In 1999, the government of Papua New Guinean Prime Minister Bill Skate briefly recognised Taiwan. Skate lost power less than a week later, and Papua New Guinea's diplomatic recognition reverted to China.

In 2003, the PRC's embassy in Port Moresby published a statement of concern in reaction to comments in the Papua New Guinean press questioning the justification for PNG's relations with the People's Republic. The embassy statement insisted that relations between the two countries were mutually beneficial, reasserted the PRC's claims to Taiwan, and concluded: "It is our sincere hope that the local [PNG] media will report on China and its relations with PNG in a just and objective way, so as to further enhance the mutual understanding and friendship between the peoples of our two countries."

Countries which signed cooperation documents related to the Belt and Road Initiative

In July 2003, PNG governor general Sir Silas Atopare visited the PRC, re-affirmed his country's adherence to the "One China" policy, and, according to a statement published by the PRC's embassy, "thank[ed] the government and the people of China for their commitment in providing aid to PNG's development".

In May 2008, Taiwan's foreign minister James Huang resigned, along with two other top officials, after wasting over €19 million in a failed attempt to win diplomatic recognition for the Republic of China from Papua New Guinea. The misuse of the money caused public outrage, forcing Huang's resignation.

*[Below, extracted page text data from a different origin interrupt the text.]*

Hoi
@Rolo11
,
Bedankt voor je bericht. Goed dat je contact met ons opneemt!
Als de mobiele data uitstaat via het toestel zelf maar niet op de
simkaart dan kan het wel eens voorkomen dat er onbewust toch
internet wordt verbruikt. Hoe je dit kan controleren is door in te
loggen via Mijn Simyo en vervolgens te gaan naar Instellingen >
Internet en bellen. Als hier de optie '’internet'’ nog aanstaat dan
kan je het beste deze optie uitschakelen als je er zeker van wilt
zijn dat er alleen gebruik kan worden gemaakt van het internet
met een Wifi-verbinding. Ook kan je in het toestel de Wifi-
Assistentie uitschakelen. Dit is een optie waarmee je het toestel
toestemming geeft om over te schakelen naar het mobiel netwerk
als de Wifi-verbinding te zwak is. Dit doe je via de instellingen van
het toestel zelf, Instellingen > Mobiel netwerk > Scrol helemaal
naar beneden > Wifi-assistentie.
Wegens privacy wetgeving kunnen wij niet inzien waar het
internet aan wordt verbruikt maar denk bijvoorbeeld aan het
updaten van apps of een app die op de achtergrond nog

Papua New Guinea's foreign minister Sam Abal subsequently confirmed that his country had no intention of recognising Taiwan.

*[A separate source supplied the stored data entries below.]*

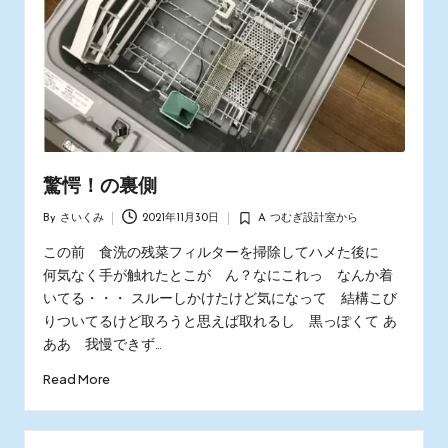
ス
タ
ッ
フ
の
日
常
あ
れ
驚愕！の裏側
こ
By
さいくみ
2021年11月30日
A つむぎ設計室から
れ
Posted
Posted
by
in
この前 食洗の残菜フィルターを掃除してハメた後に
何気なく手が触れたとこが ん？なにこれっ なんか着
いてる・・・ スルーしかけたけど気になって 結構こび
りついてるけど取ろうと思えば取れるし 黒っぽくて あ
ああ 我慢できず…
Read More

A few days later, it was announced that members of the Papua New Guinea Defence Force would receive training provided by the PRC. Traditionally, military training aid in Papua New Guinea had been provided by Western countries, namely, Australia, New Zealand and the United States.

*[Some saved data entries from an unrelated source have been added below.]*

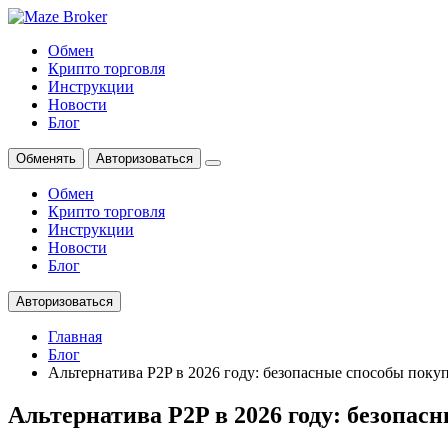
Обмен
Крипто торговля
Инструкции
Новости
Блог
Обменять
Авторизоваться
Обмен
Крипто торговля
Инструкции
Новости
Блог
Авторизоваться
Главная
Блог
Альтернатива P2P в 2026 году: безопасные способы поку
Альтернатива P2P в 2026 году: безопа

Chinese companies were involved in the redevelopment of the port and airport of Lae.

Papua New Guinea follows the one China principle and considers Taiwan to be "an inalienable part" of China. Papua New Guinea also supports all efforts by the PRC to "achieve national reunification" and opposes Taiwan independence. In mid-July 2026, Papua New Guinea announced the closure of Taiwan's representative office in Port Moresby in order to strengthen relations with China.

In June 2020, Papua New Guinea was one of 53 countries that backed the Hong Kong national security law at the United Nations.